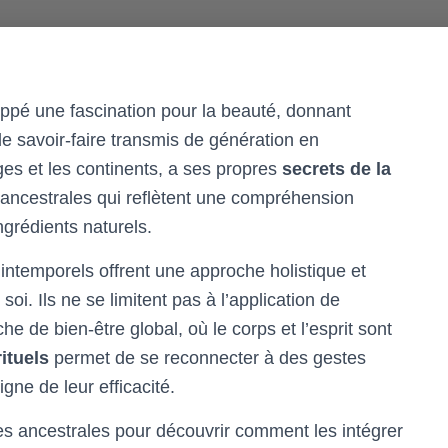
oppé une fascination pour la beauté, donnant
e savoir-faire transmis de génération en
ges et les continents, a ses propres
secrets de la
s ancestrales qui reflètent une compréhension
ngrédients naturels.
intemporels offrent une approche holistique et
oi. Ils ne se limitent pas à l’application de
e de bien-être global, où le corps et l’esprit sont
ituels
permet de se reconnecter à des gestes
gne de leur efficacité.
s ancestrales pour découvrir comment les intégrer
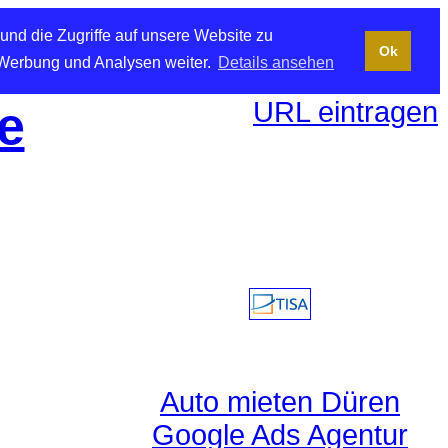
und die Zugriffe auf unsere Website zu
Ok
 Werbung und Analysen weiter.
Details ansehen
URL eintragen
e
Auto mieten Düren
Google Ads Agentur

═══

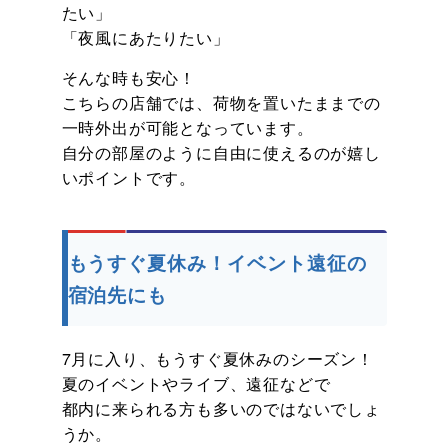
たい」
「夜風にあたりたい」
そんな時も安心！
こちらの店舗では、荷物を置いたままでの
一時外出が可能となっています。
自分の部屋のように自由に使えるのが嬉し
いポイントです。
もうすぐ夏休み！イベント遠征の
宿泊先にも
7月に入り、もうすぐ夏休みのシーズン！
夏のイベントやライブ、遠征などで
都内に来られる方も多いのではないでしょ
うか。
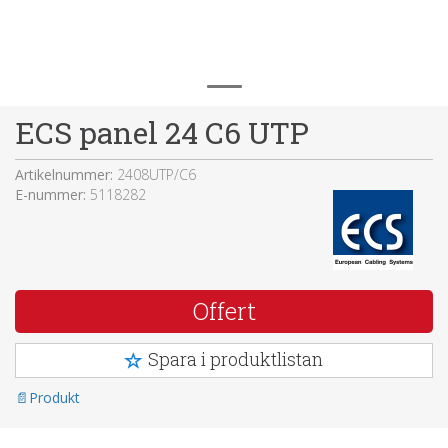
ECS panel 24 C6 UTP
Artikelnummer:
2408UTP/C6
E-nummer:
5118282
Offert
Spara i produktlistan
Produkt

═══

Assignment →
Using the data above, which lines fall from the one with "intemporels offrent une" through the one with "Google Ads Agentur"? Repeat them exactly, ends included, minus any pictures.

Exercise response →
intemporels offrent une approche holistique et
oi. Ils ne se limitent pas à l’application de
e de bien-être global, où le corps et l’esprit sont
ituels
permet de se reconnecter à des gestes
gne de leur efficacité.
s ancestrales pour découvrir comment les intégrer
und die Zugriffe auf unsere Website zu
Ok
 Werbung und Analysen weiter.
Details ansehen
URL eintragen
e
Auto mieten Düren
Google Ads Agentur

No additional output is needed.